The Business Skills of a Good Reliability Engineer

14773450205_e512c8826d_zThe Business Skills of a Good Reliability Engineer

Knowing how estimate sample size or create a Weibull plot is not enough today.

Just having technical skills, while essential, is not sufficient.

Having a master of business administration (MBA) may be helpful it is not required, yet knowing the warranty and brand cost per failure is essential.

You also need to know which analysis to conduct and how it fits into the larger program, organization, and how it impacts your customers. You need to know the business side of your work as well.

You need to understand the business connection as you create plans and finalize analysis. Each test proposed should include a business connection. Each improvement proposed has to balance with the other priorities and objectives and remain compelling.

What is Important to Your Organization?

I don’t know as I write this what is important to your organization today. It varies, even within an organization and over time. You do need to know what is important and why to become a good reliability engineer.
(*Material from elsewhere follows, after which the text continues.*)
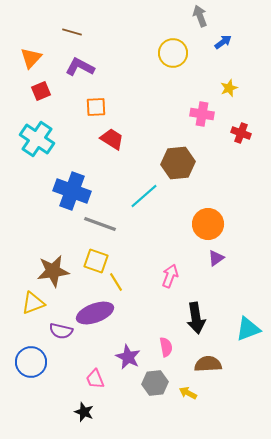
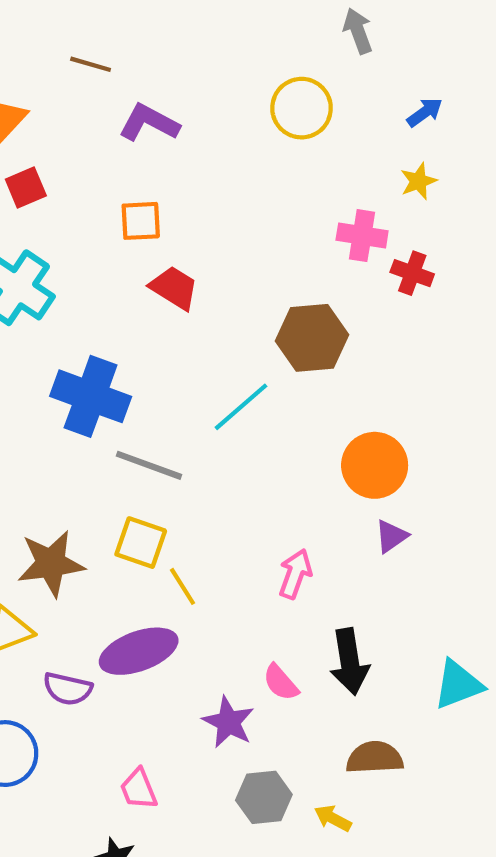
blue arrow: (223, 42) -> (425, 112), moved
purple L-shape: (80, 67) -> (149, 123), moved
red cross: (241, 133) -> (412, 273), moved
pink semicircle: (166, 347) -> (281, 683), moved, turned 150
purple star: (128, 357) -> (228, 722), moved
It is not enough to do what someone tells you to do. At first that may get you starting yet how you connect your work to adding value become essential. Practice finding the connection with every task.

Ask questions.

  • When do you need this information?
  • When will this need an initial review?
  • When do you need a budget estimate?
  • Who will review this report?
  • Who will need this information?
  • What level of reliability knowledge does the audience have?
  • What level of detail is necessary?

And, so on…

The idea is to find who needs what by when and why?

This helps you plan, focus and deliver what is considered important at the moment in your organization.

Typical Priorities

For a high volume consumer product sold during the holiday period, time to market may be the top priority. This is because a delay to shipping means the loss of sales for the year. Missing the deadline is not an option. Thus, your work as a reliability engineer has to focus on how you can minimize the risk to any delays.

Now, you know that finding a critical reliability issue late in the process may delay the program, therefore focusing on reducing the chance of a late discovery is your focus. Early testing and development work on the highest risk element may help you identify reliability risks that have a long lead time to test and evaluate.

For a industrial product with relatively low volume the time to market pressure is not as intense. In this case, the brand image may be paramount. Thus getting the initial units as reliability as customer expect becomes an overriding priority.

One of the issues with this situation is the lack of prototype systems to evaluate. You may not have the capability to test full systems in any quantity prior to to the start of production, if ever. Thus, you work to identify and characterize each potential failure mechanisms becomes critical. The ability to create a viable system model allows you to prioritize your work on improving the critical few elements that will impact system reliability performance.

Other priorities may focus on cost reduction, cutting edge feature sets, or ease of use. Your organization likely has a clear priority. It’s then up to you to connect your work in reliability engineering to that priority.

Now Connect Each Reliability Task to the Value it Provides

For each reliability task proposed or delivered what is the value it provides connected to the primary priority (or secondary priority) in a clear and concise way. If the task or activity doesn’t add value, why are you doing it?

In the high volume consumer product situation, reducing the risk of a shipment delay provide value. Let’s say you are proposing HALT early in the program. How would that add value? By potentially identifying design or manufacturing faults if discovered late in the program would delay the project, then you arguably reduce the risk of delays by some amount.

For the low volume complex equipment situation, a HALT would improve the ability of the team to find and solve complex issues that may otherwise go undetected. Again, HALT would add value. In each case there is not a hard and fast formula yet there is a clear step by step connection between the task and the value to the organization.

Summary

There are two steps here. One understand the business and customers to the extent that you clearly understand what is important. Second, articulate the value related to the business priorities for each reliability task or activity.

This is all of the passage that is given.